__PROVIDED ENTRIES__.
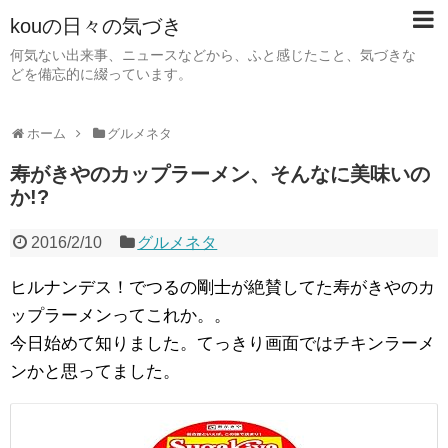
kouの日々の気づき
何気ない出来事、ニュースなどから、ふと感じたこと、気づきな
どを備忘的に綴っています。
ホーム
グルメネタ
寿がきやのカップラーメン、そんなに美味いの
か!?
2016/2/10
グルメネタ
ヒルナンデス！でつるの剛士が絶賛してた寿がきやのカ
ップラーメンってこれか。。
今日始めて知りました。てっきり画面ではチキンラーメ
ンかと思ってました。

__WHAT IS EXPECTED__.
Pictures aside, write out all of the records exactly.

__RESULT OF THIS EXERCISE__.
kouの日々の気づき
何気ない出来事、ニュースなどから、ふと感じたこと、気づきな
どを備忘的に綴っています。
ホーム
グルメネタ
寿がきやのカップラーメン、そんなに美味いの
か!?
2016/2/10
グルメネタ
ヒルナンデス！でつるの剛士が絶賛してた寿がきやのカ
ップラーメンってこれか。。
今日始めて知りました。てっきり画面ではチキンラーメ
ンかと思ってました。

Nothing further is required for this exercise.